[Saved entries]
------------------------------------------------------------------------

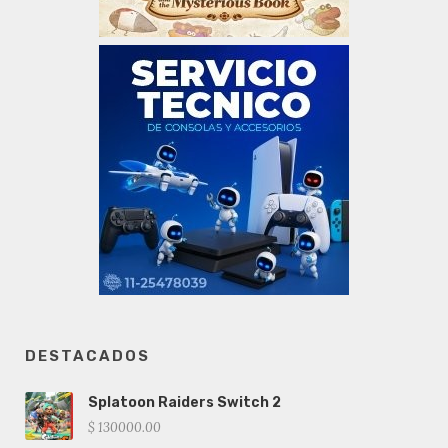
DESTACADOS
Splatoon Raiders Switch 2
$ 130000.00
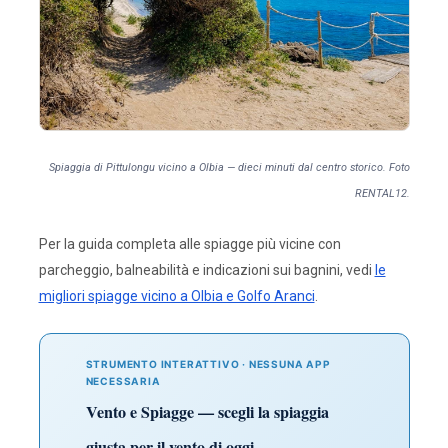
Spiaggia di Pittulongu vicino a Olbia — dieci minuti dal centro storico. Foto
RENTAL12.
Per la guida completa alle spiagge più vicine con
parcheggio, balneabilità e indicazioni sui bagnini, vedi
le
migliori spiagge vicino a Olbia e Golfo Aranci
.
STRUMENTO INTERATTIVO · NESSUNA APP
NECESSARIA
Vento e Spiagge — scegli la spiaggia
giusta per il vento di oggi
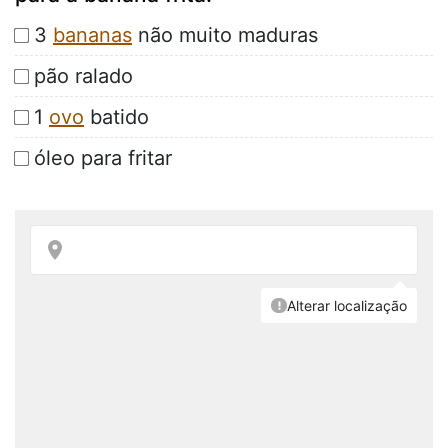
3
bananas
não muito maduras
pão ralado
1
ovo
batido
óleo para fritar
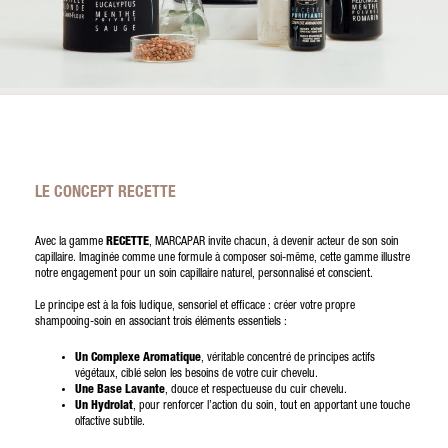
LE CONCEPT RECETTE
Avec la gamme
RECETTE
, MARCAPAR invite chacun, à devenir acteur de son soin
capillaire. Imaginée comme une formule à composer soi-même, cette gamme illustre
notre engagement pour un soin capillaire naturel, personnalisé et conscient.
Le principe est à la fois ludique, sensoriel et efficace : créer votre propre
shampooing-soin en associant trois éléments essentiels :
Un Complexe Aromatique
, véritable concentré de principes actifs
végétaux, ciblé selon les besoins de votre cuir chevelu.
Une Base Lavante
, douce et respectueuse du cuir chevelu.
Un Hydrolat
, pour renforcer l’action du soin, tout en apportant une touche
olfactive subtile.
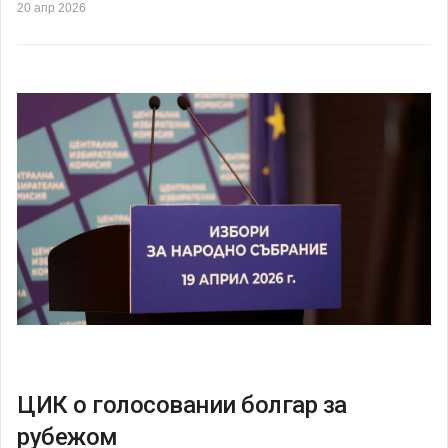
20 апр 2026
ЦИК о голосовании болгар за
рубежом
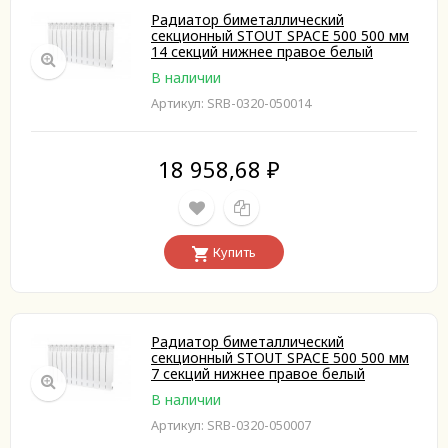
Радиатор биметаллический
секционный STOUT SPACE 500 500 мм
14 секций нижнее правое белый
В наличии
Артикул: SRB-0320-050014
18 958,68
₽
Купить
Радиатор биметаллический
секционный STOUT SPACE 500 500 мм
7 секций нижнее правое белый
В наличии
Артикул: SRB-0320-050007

------------------------------------------------------------------------

- What to produce
Please find each line in the records above that holds the word "cuir", and copy it.

- Result below
végétaux, ciblé selon les besoins de votre cuir chevelu.
, douce et respectueuse du cuir chevelu.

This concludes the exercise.